Like many Denver residents, I’m still shaking my head about yesterday’s painful playoff game between the Broncos and the Baltimore Ravens. The Broncos, 9-point favorites going into the game and odds-on favorites to win the Super Bowl, somehow managed to lose the game during an overtime period that might not have even been warranted if Coach John Fox hadn’t had Peyton Manning take a knee with thirty seconds left in the game. Now, I’m not a great armchair quarterback or anything (although my Fantasy Football team did finish second in our league this season), but Fox’s choice prompted me to shout a few choice words at my television. If the Broncos, with the ball on their twenty yard line and two timeouts remaining and one of the most successful fourth-quarter quarterbacks ever at the helm, had taken their chances they might have won the game outright, just as they were expected to do. But the coach, for his own reasons, didn’t want to take the risk. Consequently, I’m still shaking (and scratching) my head.

When I was younger, I was fairly conservative with my choices. I was not foolhardy. I held things close to my chest. I was careful to protect myself from possible disappointment. I avoided pain at all cost. You know…better safe than sorry, right? Well, as I’ve gotten older and been able to enjoy the unsweetened benefit of hindsight, I have come to realize that my only regrets in life are a direct result of the chances I did not take, opportunities I did not seize because I was cautious. I understand that you only get one go-around, so when an opportunity presents itself now, no matter how frightened or uncomfortable I am, I try to take it. It’s better to give something your honest all, to put yourself out there, and go balls-to-the-wall, than it is to spend the rest of your life wondering what if. Second guessing yourself is a worse fate than failure.
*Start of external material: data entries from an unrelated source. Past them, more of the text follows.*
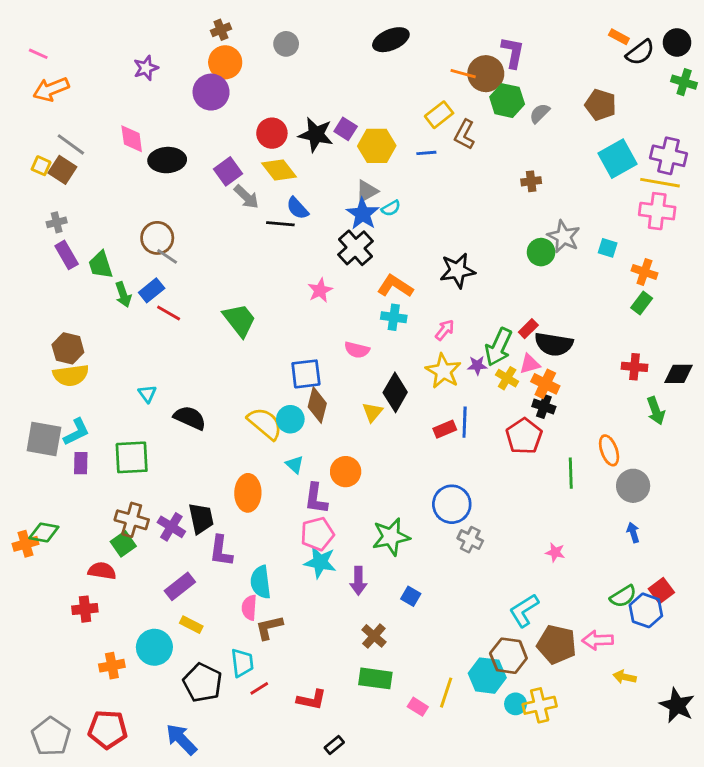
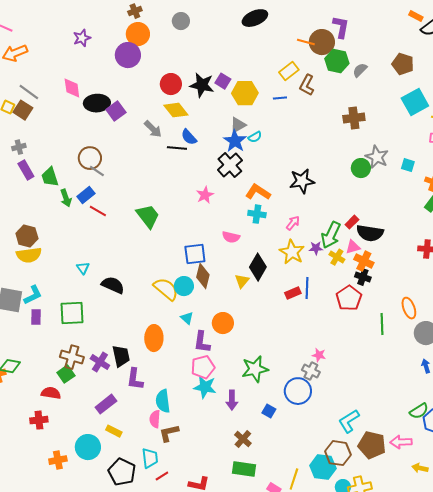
purple square: (228, 171) -> (116, 111), moved
brown cross: (531, 181) -> (354, 118), size x1.5
blue circle: (452, 504) -> (298, 391), moved
pink star: (555, 552) -> (319, 355), moved

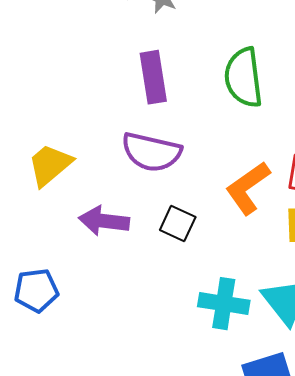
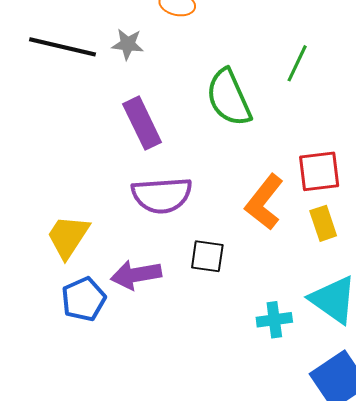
blue pentagon: (36, 290) -> (84, 299), moved
cyan cross: (224, 304) -> (274, 320), size x0.7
Today as I sat shaking my head about Coach Fox’s game decision yesterday, I found myself wondering if he is already second guessing his choice. If he’d let Manning play those thirty seconds and try to put together a drive down the field, we might have lost the game in regulation. Manning could have been picked off or there could have been a fumble. It might have ended badly. But, what if it hadn’t? What if Manning had pulled out another one of his clutch performances? Thirty seconds is still plenty of time in a football game when you’ve got a competent leader at quarterback. Perhaps we’d been have been able to give Matt Prater a second shot at a crucial field goal or maybe Manning would have been able to hit Demaryius Thomas or Eric Decker for a touchdown? We’ll never know. I believe, as Alvin Toffler said, “It’s better to err on the side of daring than the side of caution.” In the end, people respect those who dare. And, those who dare never have to wonder what if.